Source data
┌────────

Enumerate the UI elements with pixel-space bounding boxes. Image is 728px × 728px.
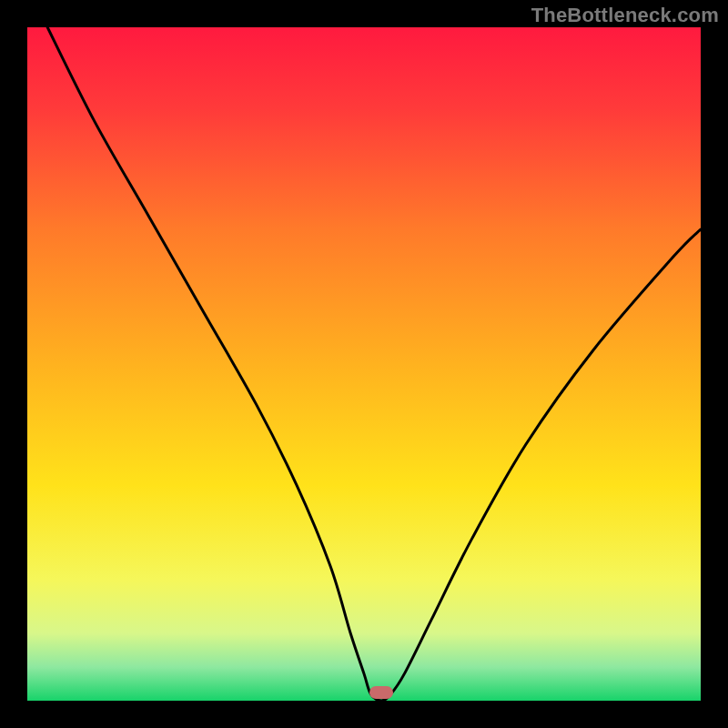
- optimal-marker: [369, 686, 393, 699]
- chart-svg: [27, 27, 701, 701]
- chart-frame: TheBottleneck.com: [0, 0, 728, 728]
- watermark-text: TheBottleneck.com: [531, 4, 719, 27]
- plot-area: [27, 27, 701, 701]
- gradient-background: [27, 27, 701, 701]
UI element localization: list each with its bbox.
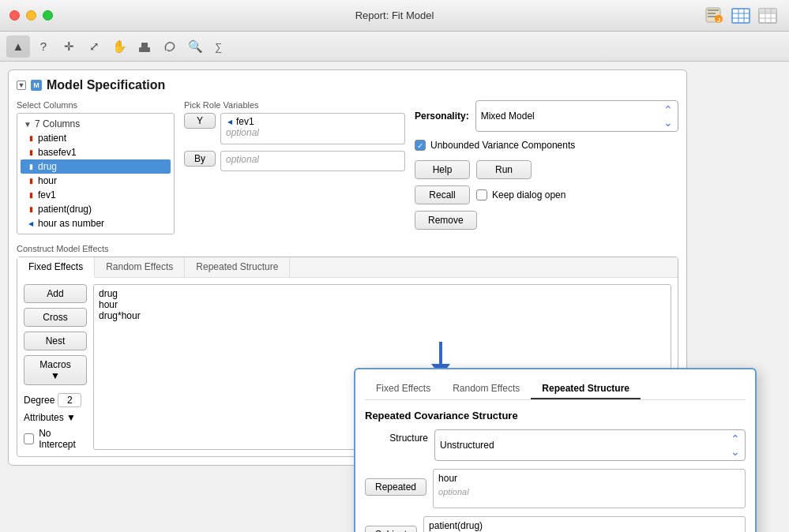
panel-header: ▼ M Model Specification xyxy=(17,78,678,92)
floating-panel: Fixed Effects Random Effects Repeated St… xyxy=(354,368,757,532)
list-item[interactable]: ▮ drug xyxy=(21,159,171,174)
column-name: patient xyxy=(38,133,66,144)
no-intercept-row: No Intercept xyxy=(24,428,87,450)
structure-select[interactable]: Unstructured ⌃⌄ xyxy=(434,429,746,461)
titlebar: Report: Fit Model J xyxy=(0,0,789,32)
unbounded-variance-checkbox[interactable]: ✓ xyxy=(415,140,426,151)
y-role-button[interactable]: Y xyxy=(184,113,216,129)
triangle-icon: ◀ xyxy=(27,219,35,227)
recall-button[interactable]: Recall xyxy=(415,185,470,204)
floating-tab-random[interactable]: Random Effects xyxy=(441,379,531,399)
bar-icon: ▮ xyxy=(27,148,35,156)
personality-label: Personality: xyxy=(415,111,469,122)
titlebar-icons: J xyxy=(702,6,780,26)
degree-input[interactable] xyxy=(58,393,81,407)
main-content: ▼ M Model Specification Select Columns ▼… xyxy=(0,62,789,532)
list-item[interactable]: ▮ patient(drug) xyxy=(21,202,171,216)
table-icon[interactable] xyxy=(756,6,780,26)
svg-rect-1 xyxy=(708,9,719,11)
svg-rect-6 xyxy=(732,9,750,23)
degree-label: Degree xyxy=(24,395,54,406)
personality-row: Personality: Mixed Model ⌃⌄ xyxy=(415,100,678,132)
panel-collapse-toggle[interactable]: ▼ xyxy=(17,81,26,90)
column-name: hour xyxy=(38,175,57,186)
svg-rect-12 xyxy=(759,9,776,13)
maximize-button[interactable] xyxy=(43,10,53,21)
remove-button[interactable]: Remove xyxy=(415,211,477,230)
cross-button[interactable]: Cross xyxy=(24,308,87,327)
window-title: Report: Fit Model xyxy=(355,9,434,21)
help-button[interactable]: Help xyxy=(415,160,470,179)
tab-random-effects[interactable]: Random Effects xyxy=(95,257,185,277)
list-item[interactable]: ▮ patient xyxy=(21,131,171,145)
tab-repeated-structure[interactable]: Repeated Structure xyxy=(185,257,290,277)
formula-tool[interactable]: ∑ xyxy=(209,36,232,58)
help-run-row: Help Run xyxy=(415,160,678,179)
personality-value: Mixed Model xyxy=(481,111,535,122)
add-button[interactable]: Add xyxy=(24,284,87,303)
arrow-line xyxy=(439,342,442,364)
structure-value: Unstructured xyxy=(440,440,494,451)
y-field-value: fev1 xyxy=(236,116,254,127)
keep-dialog-row: Keep dialog open xyxy=(476,185,565,204)
subject-row: Subject patient(drug) optional xyxy=(365,516,746,532)
remove-row: Remove xyxy=(415,211,678,230)
list-item[interactable]: ▮ hour xyxy=(21,174,171,188)
floating-tabs-header: Fixed Effects Random Effects Repeated St… xyxy=(365,379,746,400)
by-role-field: optional xyxy=(220,151,405,171)
attributes-label: Attributes ▼ xyxy=(24,412,76,423)
y-field-placeholder: optional xyxy=(226,127,259,138)
minimize-button[interactable] xyxy=(26,10,36,21)
macros-button[interactable]: Macros ▼ xyxy=(24,355,87,385)
column-name: drug xyxy=(38,161,57,172)
stamp-tool[interactable] xyxy=(133,36,156,58)
by-field-placeholder: optional xyxy=(226,154,259,165)
list-item[interactable]: ▮ fev1 xyxy=(21,188,171,202)
by-role-button[interactable]: By xyxy=(184,151,216,167)
structure-chevron-icon: ⌃⌄ xyxy=(731,433,740,458)
columns-collapse-icon[interactable]: ▼ xyxy=(24,120,32,129)
degree-row: Degree xyxy=(24,393,87,407)
keep-dialog-checkbox[interactable] xyxy=(476,189,487,200)
tab-fixed-effects[interactable]: Fixed Effects xyxy=(17,257,95,278)
bar-icon: ▮ xyxy=(27,191,35,199)
right-panel: Personality: Mixed Model ⌃⌄ ✓ Unbounded … xyxy=(415,100,678,236)
construct-label: Construct Model Effects xyxy=(17,244,678,253)
run-button[interactable]: Run xyxy=(476,160,532,179)
column-name: fev1 xyxy=(38,189,56,200)
svg-text:∑: ∑ xyxy=(215,41,222,53)
personality-select[interactable]: Mixed Model ⌃⌄ xyxy=(475,100,678,132)
list-item[interactable]: ▮ basefev1 xyxy=(21,145,171,159)
nest-button[interactable]: Nest xyxy=(24,332,87,350)
y-role-field: ◀ fev1 optional xyxy=(220,113,405,144)
panel-title: Model Specification xyxy=(47,78,165,92)
move-tool[interactable]: ✛ xyxy=(57,36,81,58)
recall-row: Recall Keep dialog open xyxy=(415,185,678,204)
repeated-field: hour optional xyxy=(433,469,746,508)
no-intercept-checkbox[interactable] xyxy=(24,433,34,444)
lasso-tool[interactable] xyxy=(158,36,182,58)
no-intercept-label: No Intercept xyxy=(39,428,87,450)
hand-tool[interactable]: ✋ xyxy=(107,36,131,58)
help-tool[interactable]: ? xyxy=(32,36,55,58)
subject-button[interactable]: Subject xyxy=(365,526,417,532)
bar-icon: ▮ xyxy=(27,163,35,170)
select-columns-label: Select Columns xyxy=(17,100,175,110)
floating-tab-repeated[interactable]: Repeated Structure xyxy=(531,379,641,399)
chevron-icon: ⌃⌄ xyxy=(663,103,673,129)
list-item[interactable]: ◀ hour as number xyxy=(21,216,171,230)
magnify-tool[interactable]: 🔍 xyxy=(183,36,207,58)
resize-tool[interactable]: ⤢ xyxy=(82,36,106,58)
y-role-row: Y ◀ fev1 optional xyxy=(184,113,405,144)
effect-item: hour xyxy=(99,299,666,310)
repeated-row: Repeated hour optional xyxy=(365,469,746,508)
structure-label: Structure xyxy=(365,429,428,444)
repeated-button[interactable]: Repeated xyxy=(365,478,426,496)
report-icon[interactable]: J xyxy=(702,6,726,26)
toolbar: ▲ ? ✛ ⤢ ✋ 🔍 ∑ xyxy=(0,32,789,62)
floating-tab-fixed[interactable]: Fixed Effects xyxy=(365,379,441,399)
close-button[interactable] xyxy=(9,10,20,21)
bar-icon: ▮ xyxy=(27,134,35,142)
cursor-tool[interactable]: ▲ xyxy=(6,36,30,58)
grid-icon[interactable] xyxy=(729,6,753,26)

└────────

What lines in the data above contain the word "rect"? Show them all.

svg-rect-1 xyxy=(708,9,719,11)
svg-rect-6 xyxy=(732,9,750,23)
svg-rect-12 xyxy=(759,9,776,13)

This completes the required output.